Patricia Tuitt's publications include the monographs, False Images: Law’s Construction of the Refugee (1996) and Race, Law, Resistance (2004). She is co-editor of Critical Beings: Law, Nation and the Global Legal Subject (2004) and Crime Fiction and the Law (2016). Recent published articles include Walter Benjamin, Race and the Critique of Rights (2019) and European Empires in Conflict: The Brexit Years (2020). Patricia is a member of the Policy Council of Liberty, the Editorial Committee of Feminist Legal Studies and the Board of Global Research Network (GRN).

Cristina Vanin's, PhD major research interests are focused on the role that theology can have in helping us respond adequately to the ecological crisis. In this she has been influenced by the thought of Passionist priest, Thomas Berry, and Canadian Jesuit, Bernard Lonergan. Recent publications include: “Ecological Conversion, Healing, and the Integral Ecology of Laudato Si’,” in Everything is Interconnected: Towards a Globalization with a Human Face and An Integral Ecology.
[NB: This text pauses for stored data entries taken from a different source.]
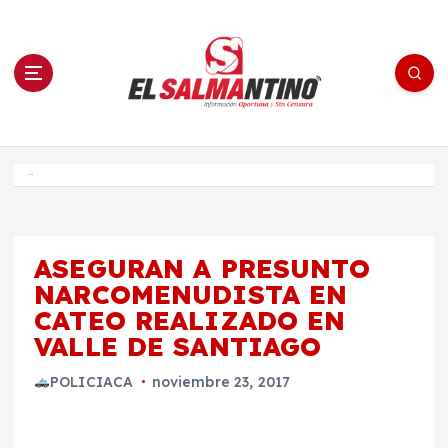
S
a
l
t
a
r
a
l
c
o
El Salmantino - medios/noticias/editorial
n
t
e
Inicio
n
i
d
o
ASEGURAN A PRESUNTO
NARCOMENUDISTA EN
CATEO REALIZADO EN
VALLE DE SANTIAGO
POLICIACA
noviembre 23, 2017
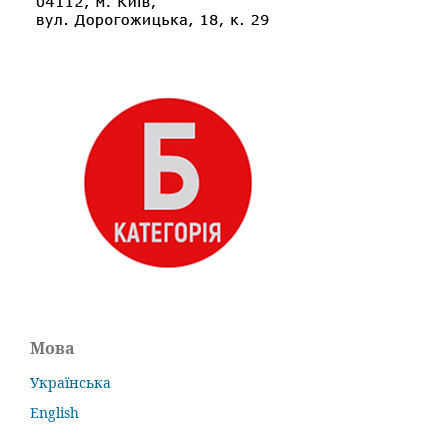
Мова
Українська
English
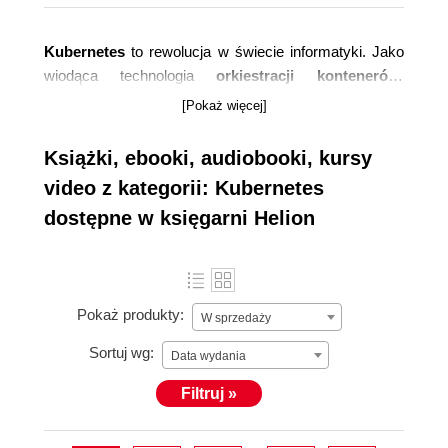
Kubernetes
to rewolucja w świecie informatyki. Jako
wiodąca technologia
orkiestracji kontenerów
,
Kubernetes jest kluczem
do efektywnego
[Pokaż więcej]
zarządzania aplikacjami w środowiskach
produkcyjnych
. Nasza kategoria
książek do nauki
Książki, ebooki, audiobooki, kursy
Kubernetes
oferuje szeroki wachlarz materiałów,
video z kategorii: Kubernetes
począwszy
od podstaw po zaawansowane techniki
,
dostępne w księgarni Helion
umożliwiając zarówno początkującym, jak i
doświadczonym deweloperom pełne wykorzystanie
możliwości tego dynamicznego narzędzia.
Pokaż produkty:
W sprzedaży
Sortuj wg:
Data wydania
Filtruj »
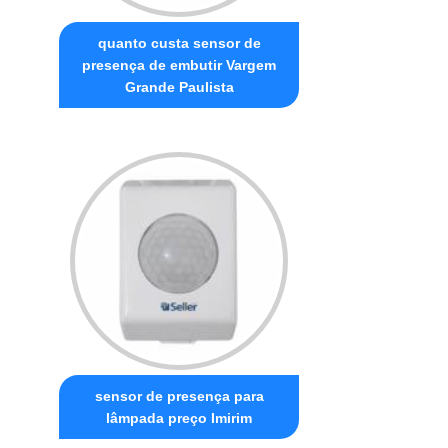
quanto custa sensor de
presença de embutir Vargem
Grande Paulista
sensor de presença para
lâmpada preço Imirim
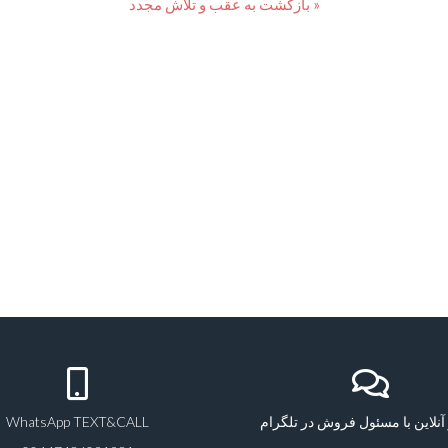
« بازگشت به عقب و تلاش مجدد
آنلاین با مسئول فروش در تلگرام
WhatsApp TEXT&CALL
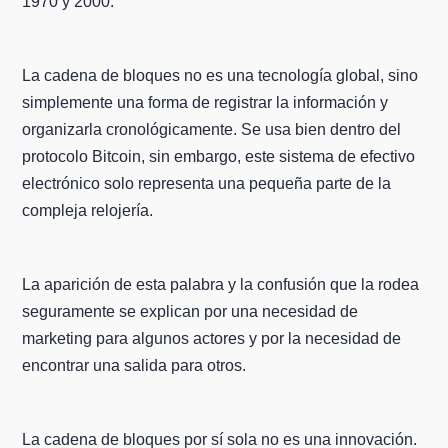
1970 y 2000.
La cadena de bloques no es una tecnología global, sino
simplemente una forma de registrar la información y
organizarla cronológicamente. Se usa bien dentro del
protocolo Bitcoin, sin embargo, este sistema de efectivo
electrónico solo representa una pequeña parte de la
compleja relojería.
La aparición de esta palabra y la confusión que la rodea
seguramente se explican por una necesidad de
marketing para algunos actores y por la necesidad de
encontrar una salida para otros.
La cadena de bloques por sí sola no es una innovación.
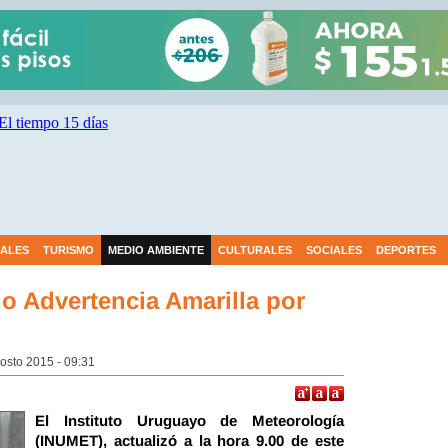
IALES
TURISMO
MEDIO AMBIENTE
CULTURALES
SOCIALES
DEPORTES
o Advertencia Amarilla por
osto 2015 - 09:31
El Instituto Uruguayo de Meteorología
(INUMET), actualizó a la hora 9.00 de este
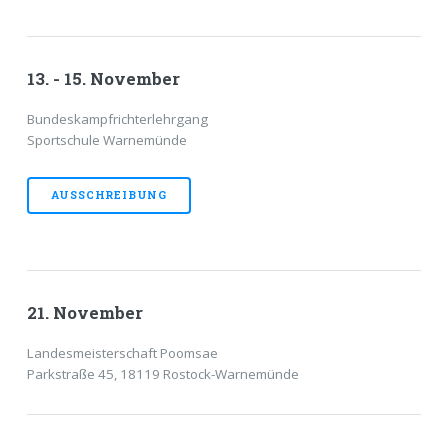
13. - 15. November
Bundeskampfrichterlehrgang
Sportschule Warnemünde
AUSSCHREIBUNG
21. November
Landesmeisterschaft Poomsae
Parkstraße 45, 18119 Rostock-Warnemünde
Edited by Joseph Ogbonnaya and Lucas Briola, 2019: 199-214; “Ecological Transformation through Attentiveness and Intimacy,” in Encountering Earth: Thinking Theologically With a More-Than-Human World, Edited by Trevor Bechtel, Matthew Eaton, and Timothy Harvie, 2018: 178-189; “Care and Compassion: The Need for an Integral Ecology,” in Ecotheology and Nonhuman Ethics in Society: A Community of Compassion, Edited by Melissa J. Brotton, Lexington Books, 2017: 179-195; and “Ecological Conversion: What Does It Mean?” in Theological Studies 2016, Vol. 77 (2): 328-352, co-written with Neil Ormerod.